TASK ITEM - Up to and including the line that contains "Aller au contenu principal", repeat the entries below exactly from the first line on. Do not carry over any pictures.

SUPPLIED RECORDS -
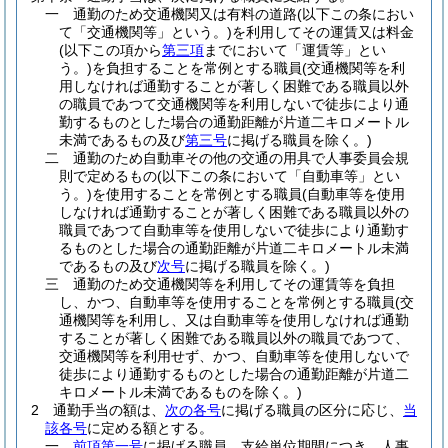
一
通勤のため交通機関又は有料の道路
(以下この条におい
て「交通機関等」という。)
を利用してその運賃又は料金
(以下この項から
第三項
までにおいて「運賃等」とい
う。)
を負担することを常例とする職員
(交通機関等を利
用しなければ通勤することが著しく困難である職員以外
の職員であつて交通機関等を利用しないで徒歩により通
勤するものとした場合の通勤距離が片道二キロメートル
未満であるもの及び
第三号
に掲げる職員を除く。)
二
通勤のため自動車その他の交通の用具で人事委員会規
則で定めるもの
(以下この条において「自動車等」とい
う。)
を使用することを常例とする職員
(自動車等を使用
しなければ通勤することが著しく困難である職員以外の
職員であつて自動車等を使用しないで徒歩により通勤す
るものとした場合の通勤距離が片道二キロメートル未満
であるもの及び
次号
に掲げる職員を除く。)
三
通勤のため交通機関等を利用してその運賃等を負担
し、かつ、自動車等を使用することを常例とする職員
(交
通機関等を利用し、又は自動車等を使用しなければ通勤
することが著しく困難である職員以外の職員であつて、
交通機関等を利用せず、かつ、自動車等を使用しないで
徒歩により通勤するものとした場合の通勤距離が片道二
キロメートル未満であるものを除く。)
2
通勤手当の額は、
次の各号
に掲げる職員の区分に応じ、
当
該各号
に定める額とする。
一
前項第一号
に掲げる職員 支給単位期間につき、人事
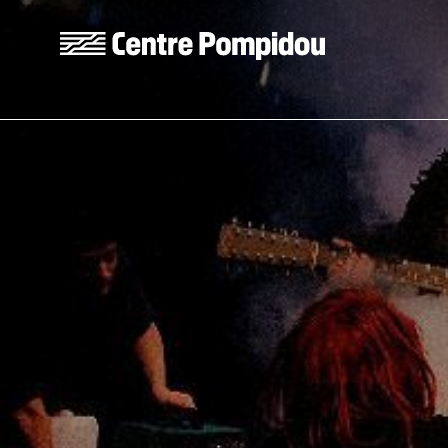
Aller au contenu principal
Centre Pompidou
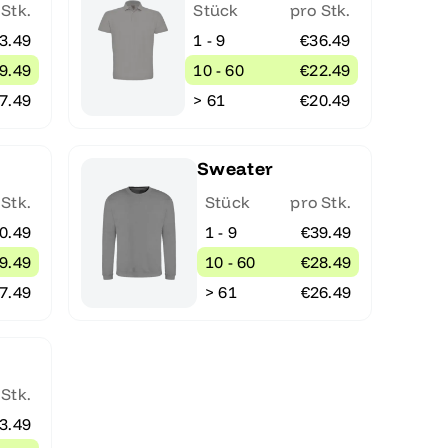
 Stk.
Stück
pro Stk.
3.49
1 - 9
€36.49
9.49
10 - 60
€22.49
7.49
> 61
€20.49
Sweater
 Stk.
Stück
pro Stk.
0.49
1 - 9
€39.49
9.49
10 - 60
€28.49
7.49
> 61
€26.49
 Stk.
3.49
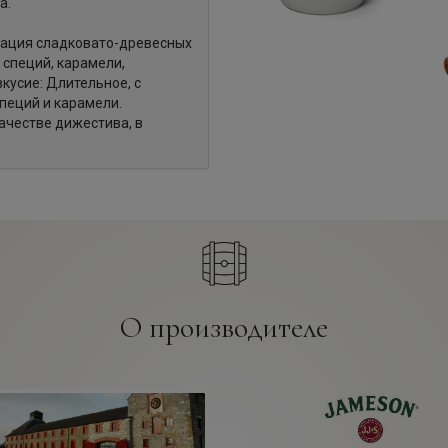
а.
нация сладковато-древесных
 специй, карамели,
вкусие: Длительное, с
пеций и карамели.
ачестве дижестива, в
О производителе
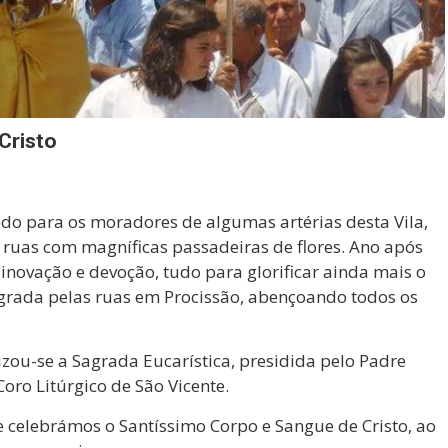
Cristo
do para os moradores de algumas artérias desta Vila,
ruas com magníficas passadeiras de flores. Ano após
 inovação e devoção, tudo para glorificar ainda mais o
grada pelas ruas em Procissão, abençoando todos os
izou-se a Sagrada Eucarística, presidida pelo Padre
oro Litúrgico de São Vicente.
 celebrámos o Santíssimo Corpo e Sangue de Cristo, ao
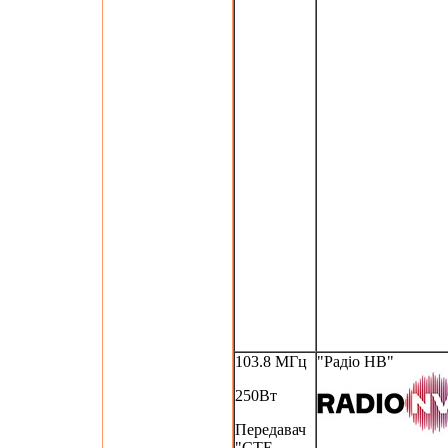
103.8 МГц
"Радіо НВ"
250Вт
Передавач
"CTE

EXERCISE ANSWER -
一
通勤のため交通機関又は有料の道路
(以下この条におい
て「交通機関等」という。)
を利用してその運賃又は料金
(以下この項から
第三項
までにおいて「運賃等」とい
う。)
を負担することを常例とする職員
(交通機関等を利
用しなければ通勤することが著しく困難である職員以外
の職員であつて交通機関等を利用しないで徒歩により通
勤するものとした場合の通勤距離が片道二キロメートル
未満であるもの及び
第三号
に掲げる職員を除く。)
二
通勤のため自動車その他の交通の用具で人事委員会規
則で定めるもの
(以下この条において「自動車等」とい
う。)
を使用することを常例とする職員
(自動車等を使用
しなければ通勤することが著しく困難である職員以外の
職員であつて自動車等を使用しないで徒歩により通勤す
るものとした場合の通勤距離が片道二キロメートル未満
であるもの及び
次号
に掲げる職員を除く。)
三
通勤のため交通機関等を利用してその運賃等を負担
し、かつ、自動車等を使用することを常例とする職員
(交
通機関等を利用し、又は自動車等を使用しなければ通勤
することが著しく困難である職員以外の職員であつて、
交通機関等を利用せず、かつ、自動車等を使用しないで
徒歩により通勤するものとした場合の通勤距離が片道二
キロメートル未満であるものを除く。)
2
通勤手当の額は、
次の各号
に掲げる職員の区分に応じ、
当
該各号
に定める額とする。
一
前項第一号
に掲げる職員 支給単位期間につき、人事
Aller au contenu principal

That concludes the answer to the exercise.